Habe mir heute morgen bei Spaghetti mit herrlicher Thunfisch-Soße und frischem Parmesan Gedanken über die Wahrheit gemacht. Nicht die allgemeine Wahrheit, sagen wir als philosophischem Begriff, sondern über die von Menschen im Alltag erzeugte Wahrheit.
Jeder Mensch erzeugt offenbar seine eigene Welt, seine eigene Wahrheit. Ich habe oft gedacht, dass das auf Wahrnehmung beruht, auf unterschiedlicher Wahrnehmung. Man kennt das von der Befragung von Passanten nach einem Autounfall, um den Unfallhergang zu rekonstruieren: hinterher hat es jeder anders wahrgenommen.
Soziale Netzwerke und die Intoleranz
Es ist ja positiv ausgedrückt eine schöne Sache, sich mit anderen Menschen zusammenzusetzen und die Sichtweisen auszutauschen. Da kommt mehr bei heraus, als man alleine wahrnehmen kann. Auf Sozialen Netzwerken ist man öfters mit dem Phänomen konfrontiert, dass Menschen wie erstarrt wirken und nur ihre eigene Meinung als allein selig machende sehen. Sie wollen nur Bestätigung und kanzeln alles andere rigide ab. Natürlich tun sie das, weil sie denken, dass sie recht haben. Gerade in politischen Fragen, hat die Wahrheit ja eine hohe Relevanz. Es geht aber auch oft um Weltanschauliches, zum Beispiel, ob man Fleisch isst oder als Vegetarier oder Veganer lebt.
Überleben in der Dissoziation
Doch persönliche Wahrheiten sind noch etwas anderes: Das Ausblenden von Teilbereichen der Wirklichkeit. Im Extremfall leugnet man sie, um das eigene Selbstbild aufrecht zu erhalten. Ich habe mal gegoogelt: Es gibt sogar ein dazu passendes Krankheitsbild: die dissoziative Amnesie.
Andersartigkeit als Bereicherung
Zu leben heißt ja im Regelfall auch, dass man ein positives Bild von sich selbst hat.
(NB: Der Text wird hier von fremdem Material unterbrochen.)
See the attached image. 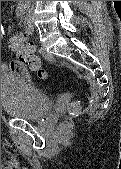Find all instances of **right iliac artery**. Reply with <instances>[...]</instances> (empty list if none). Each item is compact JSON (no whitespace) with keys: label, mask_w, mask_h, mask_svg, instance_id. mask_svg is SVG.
Returning <instances> with one entry per match:
<instances>
[{"label":"right iliac artery","mask_w":121,"mask_h":169,"mask_svg":"<svg viewBox=\"0 0 121 169\" xmlns=\"http://www.w3.org/2000/svg\"><path fill=\"white\" fill-rule=\"evenodd\" d=\"M24 14V7L23 5L19 4L16 8V18L19 19V18H22Z\"/></svg>","instance_id":"right-iliac-artery-1"}]
</instances>
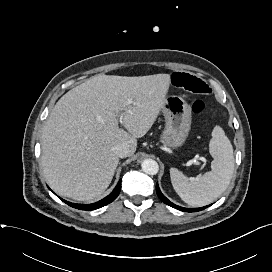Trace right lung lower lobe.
I'll return each mask as SVG.
<instances>
[{
    "label": "right lung lower lobe",
    "instance_id": "right-lung-lower-lobe-1",
    "mask_svg": "<svg viewBox=\"0 0 272 272\" xmlns=\"http://www.w3.org/2000/svg\"><path fill=\"white\" fill-rule=\"evenodd\" d=\"M121 190V179L118 182V184L116 185L115 189L112 191L111 194H109L107 197H105L104 199L93 203V204H74V203H70L68 201H65L63 199H61L62 201H64L66 204L70 205L71 207L80 209V210H95L98 209L100 207H103L109 203H111L113 200L116 199V197L119 195Z\"/></svg>",
    "mask_w": 272,
    "mask_h": 272
}]
</instances>
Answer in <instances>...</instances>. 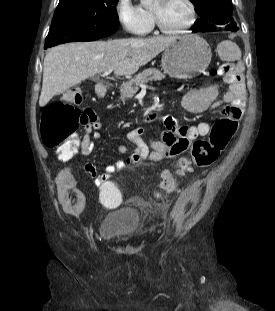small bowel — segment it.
I'll use <instances>...</instances> for the list:
<instances>
[{
    "mask_svg": "<svg viewBox=\"0 0 275 311\" xmlns=\"http://www.w3.org/2000/svg\"><path fill=\"white\" fill-rule=\"evenodd\" d=\"M217 51L220 53V57H232V59L238 60L231 78L226 80L227 91L219 96V88L216 84L191 90L184 97L183 107L186 111L194 114L217 111L223 115L224 119L236 118L238 120L245 103L243 64L240 61L241 52L238 46L231 41L223 42L222 46H218ZM85 126L87 135L83 139L82 154L89 155L94 148V142L90 135L98 138L102 124L94 114L91 121ZM147 126H162V119H160L159 114H150L149 119H147ZM211 129L212 125L205 121L193 125H181L174 117L167 116L163 119V129L158 139L148 138L145 140L144 129L135 128L127 134V138L135 145L132 154L125 159L116 160L105 167L100 174H97L96 167L91 162L85 163L84 169L95 178L97 185L98 183H105L106 178H111L115 172L140 159L158 162L165 158L178 156L187 149L194 138L208 135ZM117 152L124 155L127 153V147L119 145ZM58 173V188L61 192L58 194V201H62L59 212L65 213L66 216H83L84 188L75 187L73 183V176H80V169H71L70 173H67L65 169H60Z\"/></svg>",
    "mask_w": 275,
    "mask_h": 311,
    "instance_id": "small-bowel-1",
    "label": "small bowel"
}]
</instances>
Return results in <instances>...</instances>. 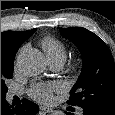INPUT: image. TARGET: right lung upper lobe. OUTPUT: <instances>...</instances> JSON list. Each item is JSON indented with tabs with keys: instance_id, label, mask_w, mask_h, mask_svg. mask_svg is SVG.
Masks as SVG:
<instances>
[{
	"instance_id": "cb5924a9",
	"label": "right lung upper lobe",
	"mask_w": 115,
	"mask_h": 115,
	"mask_svg": "<svg viewBox=\"0 0 115 115\" xmlns=\"http://www.w3.org/2000/svg\"><path fill=\"white\" fill-rule=\"evenodd\" d=\"M36 29L28 31H5L1 33V68H13L18 48Z\"/></svg>"
}]
</instances>
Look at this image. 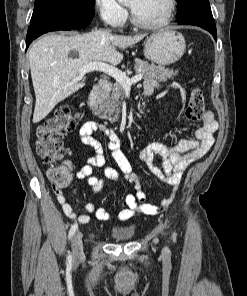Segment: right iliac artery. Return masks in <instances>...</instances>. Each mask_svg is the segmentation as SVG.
<instances>
[{
	"label": "right iliac artery",
	"instance_id": "1",
	"mask_svg": "<svg viewBox=\"0 0 247 296\" xmlns=\"http://www.w3.org/2000/svg\"><path fill=\"white\" fill-rule=\"evenodd\" d=\"M77 227H78L77 223H74V224L71 226L70 231H69V239L74 235V233H75ZM68 259H69V260H72V255H71V254H69Z\"/></svg>",
	"mask_w": 247,
	"mask_h": 296
}]
</instances>
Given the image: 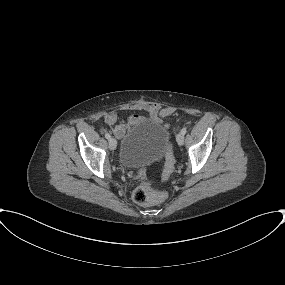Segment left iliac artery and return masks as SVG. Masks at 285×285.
Here are the masks:
<instances>
[{
	"instance_id": "1",
	"label": "left iliac artery",
	"mask_w": 285,
	"mask_h": 285,
	"mask_svg": "<svg viewBox=\"0 0 285 285\" xmlns=\"http://www.w3.org/2000/svg\"><path fill=\"white\" fill-rule=\"evenodd\" d=\"M186 132H187V129H186V128H183V129L181 130V133L184 134V135L186 134Z\"/></svg>"
}]
</instances>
Um dieses Bild aufrecht zu erhalten, muss man im Zweifelsfall die eigene Wahrnehmung so anpassen, dass man selbst als Messias oder Retter oder jedenfalls derjenige dasteht, der immer recht hat. Damit das aber überhaupt funktionieren kann, muss man vieles komplett ausblenden: die eigene Unzulänglichkeit und Fehlbarkeit, dass Andersdenkende auch recht haben, dass andere Lebenskonzepte gleichberechtigt sind. Dass gerade in der Andersartigkeit des Gegenüber etwas sehr Wertvolles enthalten ist.